With their 1979 debut Entertainment Gang of Four released an album of material they'd honed and polished from years of pub gigs in the backstreets of Leeds and beyond. If any band captured the Zeitgeist of post punk's political activism Gang of Four were it. In Thatcher's Britain the lack of any effective political opposition ( remind you of anything| now) meant progressive activism moved outside parliament and fell on the shoulders of contemporary music culture. Gang of Four were the most clearly left wing of the lot, flying the red flag for socialism high. I can't imagine few bands would do so these days. But one has to remember the collapse of the USSR was still over ten years away and such idealistic political puritanism was still possible in the late 70's. Their stridency in this regard produces on Entertainment a clear and consistent musical statement. It is quite rightly still rated as one of the best releases of the post punk era.
The sound stripped back and sparse, is built around the axe slaying of the late great Andy Gill. Love Like Anthrax concludes Entertainment with such a cool insouciance. A type of dry minimalism permeates it that utterly captures ones attention from the start. The highly amped nature of Gill's guitar playing means it forever teeters on the edge of surrendering itself up to the most glorious of feedback noise. Love Like Anthrax begins, as many of Gang of Four's best tracks do, with the electric buzz and crackling of Gill's guitar into which the drums later pound in, imposing structural discipline. That all this sonic free form sturm und drang is going to be put to good use. But having woken us up with this wall of despairing racket, we then get deadpan vocals and an echoing voice running at cross purposes with each other. Interspersed with cultural analysis, this is that rare species the anti- love song with a commentary running through it.
Woke up , desperation AM,
(Love crops up a lot as something to sing about, because most groups)
What I've been saying won't say them again,
(make most of their songs about falling in love,or how happy they are)
My heads not empty its full with my brain
( to be in love - you occasionally wonder why these groups)
The thoughts I 'm thinking, like piss down a drain
(do sing about it all the time, piss down the drain)

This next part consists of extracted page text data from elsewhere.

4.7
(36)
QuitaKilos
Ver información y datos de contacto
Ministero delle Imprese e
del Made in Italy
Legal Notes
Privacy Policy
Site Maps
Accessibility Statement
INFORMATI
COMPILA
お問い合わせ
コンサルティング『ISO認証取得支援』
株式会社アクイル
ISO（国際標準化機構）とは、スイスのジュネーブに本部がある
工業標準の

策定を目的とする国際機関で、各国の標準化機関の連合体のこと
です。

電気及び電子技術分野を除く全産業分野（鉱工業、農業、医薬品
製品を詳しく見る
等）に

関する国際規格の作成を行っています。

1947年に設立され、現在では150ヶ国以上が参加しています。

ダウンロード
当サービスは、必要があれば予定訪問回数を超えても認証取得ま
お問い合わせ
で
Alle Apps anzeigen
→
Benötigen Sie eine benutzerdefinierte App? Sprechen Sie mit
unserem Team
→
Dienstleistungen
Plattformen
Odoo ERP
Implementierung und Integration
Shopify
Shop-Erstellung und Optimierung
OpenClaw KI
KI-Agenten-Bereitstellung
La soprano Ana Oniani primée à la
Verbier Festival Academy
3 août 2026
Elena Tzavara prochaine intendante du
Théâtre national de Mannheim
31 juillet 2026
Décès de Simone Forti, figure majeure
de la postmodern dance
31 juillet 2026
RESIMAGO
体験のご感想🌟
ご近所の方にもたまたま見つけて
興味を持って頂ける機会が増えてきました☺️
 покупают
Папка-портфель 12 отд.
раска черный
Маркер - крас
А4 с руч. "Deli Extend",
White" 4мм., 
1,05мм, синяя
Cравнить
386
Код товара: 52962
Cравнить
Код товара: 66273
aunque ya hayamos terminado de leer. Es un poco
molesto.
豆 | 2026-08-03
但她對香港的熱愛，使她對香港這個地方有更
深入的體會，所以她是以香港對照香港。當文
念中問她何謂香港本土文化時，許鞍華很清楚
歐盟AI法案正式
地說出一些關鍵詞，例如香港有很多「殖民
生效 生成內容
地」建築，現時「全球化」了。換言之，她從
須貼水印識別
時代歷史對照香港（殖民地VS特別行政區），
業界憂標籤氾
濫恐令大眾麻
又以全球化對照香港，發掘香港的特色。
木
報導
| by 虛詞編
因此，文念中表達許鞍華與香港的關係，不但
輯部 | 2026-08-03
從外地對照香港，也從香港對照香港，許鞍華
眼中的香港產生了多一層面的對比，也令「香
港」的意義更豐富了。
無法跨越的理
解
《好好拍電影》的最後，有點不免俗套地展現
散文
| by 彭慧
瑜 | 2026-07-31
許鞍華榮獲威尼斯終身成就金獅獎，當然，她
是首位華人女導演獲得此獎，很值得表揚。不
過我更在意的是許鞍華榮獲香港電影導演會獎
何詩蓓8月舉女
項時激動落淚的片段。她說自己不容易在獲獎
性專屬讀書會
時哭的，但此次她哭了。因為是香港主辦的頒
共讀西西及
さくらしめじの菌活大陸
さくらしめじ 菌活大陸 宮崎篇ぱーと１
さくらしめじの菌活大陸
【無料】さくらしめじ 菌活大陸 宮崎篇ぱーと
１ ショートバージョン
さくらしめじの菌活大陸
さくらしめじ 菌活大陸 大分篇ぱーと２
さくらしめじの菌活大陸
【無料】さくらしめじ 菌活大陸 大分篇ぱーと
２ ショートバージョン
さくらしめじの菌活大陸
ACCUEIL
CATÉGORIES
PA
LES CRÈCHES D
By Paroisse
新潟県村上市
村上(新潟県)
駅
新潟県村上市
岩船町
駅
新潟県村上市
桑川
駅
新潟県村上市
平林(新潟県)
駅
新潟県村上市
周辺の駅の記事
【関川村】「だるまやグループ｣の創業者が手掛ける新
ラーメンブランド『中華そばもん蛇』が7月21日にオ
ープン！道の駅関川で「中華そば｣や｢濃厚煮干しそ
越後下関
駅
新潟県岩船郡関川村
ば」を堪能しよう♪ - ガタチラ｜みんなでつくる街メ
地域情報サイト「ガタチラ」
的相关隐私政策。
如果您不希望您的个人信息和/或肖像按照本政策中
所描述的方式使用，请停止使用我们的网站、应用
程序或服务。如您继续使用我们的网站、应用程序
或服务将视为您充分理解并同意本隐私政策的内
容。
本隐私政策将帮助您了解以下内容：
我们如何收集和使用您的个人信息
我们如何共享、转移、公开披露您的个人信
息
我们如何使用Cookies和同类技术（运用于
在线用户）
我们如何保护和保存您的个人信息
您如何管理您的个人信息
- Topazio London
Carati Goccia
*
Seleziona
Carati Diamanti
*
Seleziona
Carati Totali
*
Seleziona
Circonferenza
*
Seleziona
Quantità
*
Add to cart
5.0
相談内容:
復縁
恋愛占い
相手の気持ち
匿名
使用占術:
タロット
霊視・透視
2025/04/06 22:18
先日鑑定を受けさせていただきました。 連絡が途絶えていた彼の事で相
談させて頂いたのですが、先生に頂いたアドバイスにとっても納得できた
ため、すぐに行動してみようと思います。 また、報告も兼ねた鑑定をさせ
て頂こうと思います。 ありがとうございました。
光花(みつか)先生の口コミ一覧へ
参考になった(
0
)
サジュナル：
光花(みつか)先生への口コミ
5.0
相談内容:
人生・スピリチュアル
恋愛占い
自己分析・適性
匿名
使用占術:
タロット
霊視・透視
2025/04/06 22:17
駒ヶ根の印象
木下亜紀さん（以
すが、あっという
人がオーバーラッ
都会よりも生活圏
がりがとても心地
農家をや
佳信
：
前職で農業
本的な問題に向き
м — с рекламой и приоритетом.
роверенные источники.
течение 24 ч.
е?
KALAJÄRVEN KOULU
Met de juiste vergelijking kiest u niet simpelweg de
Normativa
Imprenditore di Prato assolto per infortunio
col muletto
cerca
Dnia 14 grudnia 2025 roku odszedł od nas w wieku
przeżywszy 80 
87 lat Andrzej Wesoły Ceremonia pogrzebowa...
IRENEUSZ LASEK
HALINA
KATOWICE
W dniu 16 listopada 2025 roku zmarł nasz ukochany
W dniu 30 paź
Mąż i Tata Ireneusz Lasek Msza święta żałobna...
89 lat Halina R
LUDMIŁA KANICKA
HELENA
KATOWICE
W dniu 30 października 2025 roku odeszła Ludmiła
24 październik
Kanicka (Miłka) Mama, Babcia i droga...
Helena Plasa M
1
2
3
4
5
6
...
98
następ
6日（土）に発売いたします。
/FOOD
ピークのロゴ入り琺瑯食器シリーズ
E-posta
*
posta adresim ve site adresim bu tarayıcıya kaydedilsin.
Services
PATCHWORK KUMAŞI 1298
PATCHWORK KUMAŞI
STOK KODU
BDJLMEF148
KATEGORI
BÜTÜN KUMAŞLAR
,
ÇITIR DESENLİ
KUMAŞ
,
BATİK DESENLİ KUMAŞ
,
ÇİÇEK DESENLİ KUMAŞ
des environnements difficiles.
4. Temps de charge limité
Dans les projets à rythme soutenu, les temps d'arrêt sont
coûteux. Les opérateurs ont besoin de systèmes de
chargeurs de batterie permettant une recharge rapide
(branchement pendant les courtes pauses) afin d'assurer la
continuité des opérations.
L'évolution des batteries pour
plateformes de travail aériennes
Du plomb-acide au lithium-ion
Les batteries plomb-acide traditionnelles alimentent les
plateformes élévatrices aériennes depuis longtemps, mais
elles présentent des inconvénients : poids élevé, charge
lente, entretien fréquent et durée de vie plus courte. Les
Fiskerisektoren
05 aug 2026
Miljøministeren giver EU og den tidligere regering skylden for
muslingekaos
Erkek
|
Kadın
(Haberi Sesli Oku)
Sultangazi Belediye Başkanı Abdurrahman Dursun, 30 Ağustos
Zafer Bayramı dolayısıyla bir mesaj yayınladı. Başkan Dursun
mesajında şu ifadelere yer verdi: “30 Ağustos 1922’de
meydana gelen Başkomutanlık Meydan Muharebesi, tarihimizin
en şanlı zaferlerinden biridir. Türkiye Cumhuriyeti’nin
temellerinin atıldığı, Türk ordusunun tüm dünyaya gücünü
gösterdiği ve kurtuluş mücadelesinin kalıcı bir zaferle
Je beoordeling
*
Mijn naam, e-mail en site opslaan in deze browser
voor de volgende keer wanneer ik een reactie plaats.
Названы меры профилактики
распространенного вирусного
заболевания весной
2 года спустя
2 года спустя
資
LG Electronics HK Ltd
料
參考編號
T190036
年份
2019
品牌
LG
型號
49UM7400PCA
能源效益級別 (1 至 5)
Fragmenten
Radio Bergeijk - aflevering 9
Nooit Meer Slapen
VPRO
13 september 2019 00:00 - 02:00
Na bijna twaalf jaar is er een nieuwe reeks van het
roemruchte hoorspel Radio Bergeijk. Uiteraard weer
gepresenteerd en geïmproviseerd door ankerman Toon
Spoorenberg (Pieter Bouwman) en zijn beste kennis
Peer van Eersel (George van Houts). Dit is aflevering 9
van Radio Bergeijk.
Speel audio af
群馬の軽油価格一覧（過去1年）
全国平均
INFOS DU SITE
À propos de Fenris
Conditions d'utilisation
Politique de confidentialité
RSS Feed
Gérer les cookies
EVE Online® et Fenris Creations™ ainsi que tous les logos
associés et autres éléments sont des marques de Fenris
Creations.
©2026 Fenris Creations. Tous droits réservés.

As you can imagine, though Gang of Four were more than capable of being catchy songwriters, this clever juxtaposition of song with reflexive contextual analysis was not to everyone's cuppa tea. Combined with their consistently abrasive approach to music making, this meant their singles never broke into the top 50 and their highest album chart position was with Entertainment at number 45. But Love Like Anthrax remains this beautiful well mounted pearl of a thing to listen to.